# Injured/Infected Wattle how to treat



## FarmerInaDress (Mar 15, 2013)

I have only one goat with wattles and I just noticed that one of them was hard and crusty. The other one is normal, pliable, etc. I took her temp and it was normal, 102.8. I also handled the wattle and it did not seem to be painful to her. 

I am wondering what this could be. My suspicion is mosquito bites or a spider bite, but I have no experience with this. I wiped the whole surface of her wattle with an alcohol swab. What else should I do?


----------



## happybleats (Sep 12, 2010)

could you take a picture of it?..sometimes waddles get whats called a waddle cyst..they are harmless but can get pretty big..but if it burst could cause the waddle to be crusty from dried goop...have you seen any lump on it at all? a small one might go unnoticed if its near the top. i would give it a good cleaning and look closely , see if there was a cyst that burst...waddle cyst normally return even when lanced..I have several goats with waddles and only ever had one buck with a cyst..again..they are harmless ...not at all CL


----------



## FarmerInaDress (Mar 15, 2013)

I don't know that a pic would help much. It looks completely normal, no swelling or anything. I wouldn't have noticed except I was loving on her and petting her. It wouldn't show in a pic, but there was crusted matter beneath the hair on the wattle. I tried to find a source of the crust but could not. It is normal looking but when squeezed is very hard.


----------



## Texaslass (May 15, 2013)

That does sound like a waddle cyst to me. I had been meaning to talk about that on here sometime; we had a doeling that was born with waddle cysts. It was a little disturbing at first, though I got used to it. Sometimes I would try to squeeze them out a little when they got big, but it seemed to hurt her, and I was hoping they would go away, but they never did.  

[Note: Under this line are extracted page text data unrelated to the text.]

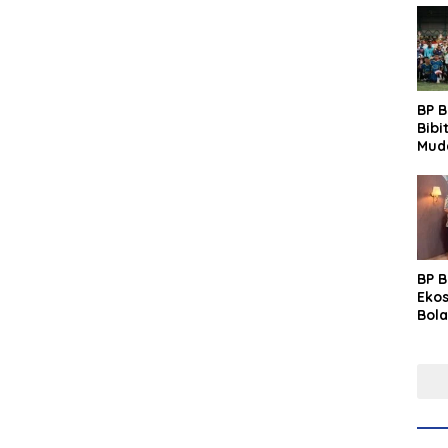
BP 
Bibi
Mud
Prim
Gras
Fest
BP 
Eko
Bola
Lew
Pre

It seems strange to me that they don't go away. :shrug:


We needed up selling that doeling, but not because of that - I actually wanted to keep her anyway, but we had too many kids. The man that bought one of our others wanted her so badly that we went ahead and gave in and sold her. It was probably good, lol, because we had too many.


----------



## happybleats (Sep 12, 2010)

humm, it could be she injured it or another goat was nibbling on it ( mine do that) I would at this point keep a watch...as long as she is doing well other wise....


----------



## FarmerInaDress (Mar 15, 2013)

Huh. Well I would just bring her in to the vet when I do a fecal this week, but I am not at all confidant in their diagnostic abilities after they tried to say a mouth/jaw abscess on my one month old doeling was CL and were completely wrong.


----------



## FarmerInaDress (Mar 15, 2013)

Ok HappyBleats. I figure as long as her temp is good I won't worry about infection. If I see otherwise it is vet time for her.


----------



## happybleats (Sep 12, 2010)

> It seems strange to me that they don't go away.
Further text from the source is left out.